Steve Bennett skrev:
On 10/26/07, Rolf Lampa <rolf.lampa(a)rilnet.com>
wrote:
Soundex.
The title variants, or, very often due to differencies in spelling, is
an old problem which was solved a long time ago, long before computers
came about. The (old) solution was based on the fact that sound
comprises differencies in spelling etc, hence "Soundex" :
Heh. No. Soundex is awful. There might be something better by now,
Probably.
but not Soundex. Anything but that.
In a previous job I briefly flirted with it to perform name matching but it
(or the SQL Server implementation at least)
is useless - it collapses any name down to 4 consonants, making Steve
and Stove identical, for instance.
Soundex is of course not a replacement for neither Redirects nor
Aliases. Apart from that, Soundex, or its derivations, is getting
better and better.
Anyway a Soundex-like tool might be useful to complement or improve
searching,
Correct. And this is why I think it's a bit unfortunate that the
entire WP is saturated with phonetic redirects (which seems to be a
big part of the redirects). The phonetic part should have been taken
care of "at the root of the tree", that is, in the search mechanism.
but the situation I'm describing here is when you
know exactly
what search terms you want to reach, but it's a lot of effort to create all
those redirects.
Aliases is at risk of only creating another YARR, since an Alias is
just that, a Redirect. Moreover, when you that you "know exactly" what
terms you would like to be associated with that article then that
alias cannot, in principle, be automagically created, instead an alias
will always require your explicit definition. Which IS a good idea,
but technically that is already supported through the existing redirects.
However, there is a difference, the Aliases would, as opposed to the
existing redirects, be defined inside of the article instead of
outside, and that opens up interesting perspectives, especially if
changing the term to *Synonyms* instead of Aliases. I like the term
"Synonyms" better because it implies supporting also human reading
with more info (more than aliases does).
Synonyms should (for the same reasons as you have given for Aliases -
and redirects) have its own unique markup. That would make it possible
for machine reading, which means that the HTML-parser could
autogenerate keywords, and other text indexers can prepare for
presenting search results also based on these synonyms.
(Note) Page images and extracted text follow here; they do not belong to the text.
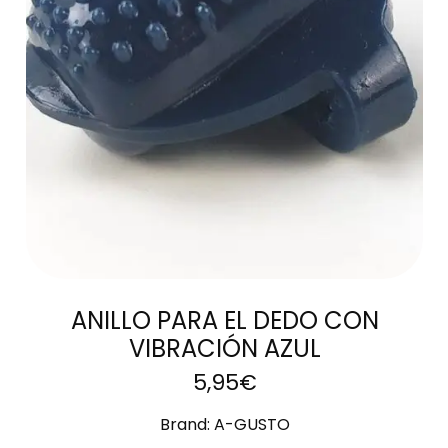
AÑADIR AL
CARRITO
ANILLO PARA EL DEDO CON
VIBRACIÓN AZUL
5,95
€
Brand:
A-GUSTO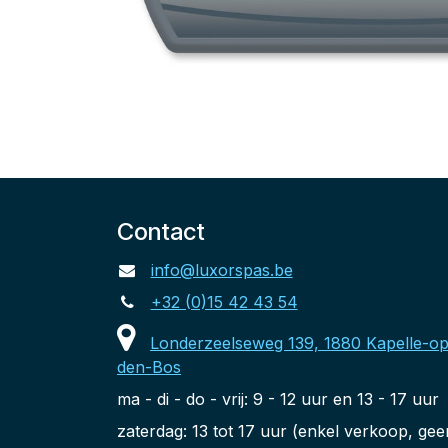
Contact
info@luxorspas.be
+32 (0)15 42 43 54
Londerzeelseweg 139, 1880 Kapelle-op
den-Bos
ma - di - do - vrij: 9 - 12 uur en 13 - 17 uur
zaterdag: 13 tot 17 uur (enkel verkoop, gee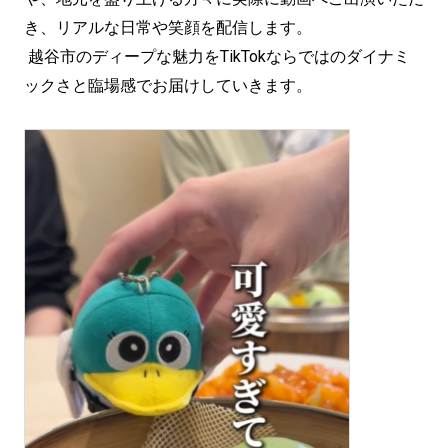
き、リアルな日常や笑顔を配信します。
越谷市のディープな魅力をTikTokならではのダイナミ
ックさと臨場感でお届けしていきます。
Therefore, in summary, I suggest Soundex (or modern derivations
thereof, perhaps as part of the search mechanism - entirely automated
though), and the concept of Synonyms to support a wider range of
application than Aliases implies (the term "alias" is rather abstract
and not very meaningful to most people). With an appropriate
implementation* of a Synonyms concept, parsers and both internal and
external Indexers could benefit from this info while at the same time
it would potentially increase the informational value for human
reading as well, especially if displayed** near the top of the article.
At last, Synonyms, and Soundex-like solutions for the search
mechanism, are different enough, compared to Redirects, to not make
for just YARR, as I pointed out in the previous post.
Regards,
// Rolf Lampa
* Synonyms could still be stored as Redirects, in the same table,
perhaps with an extra state field identifying them as "InlineSynonyms".
** Perhaps special rendering for Synonyms, kind of like the Category
rendering at the bottom of the pages, but near the top instead.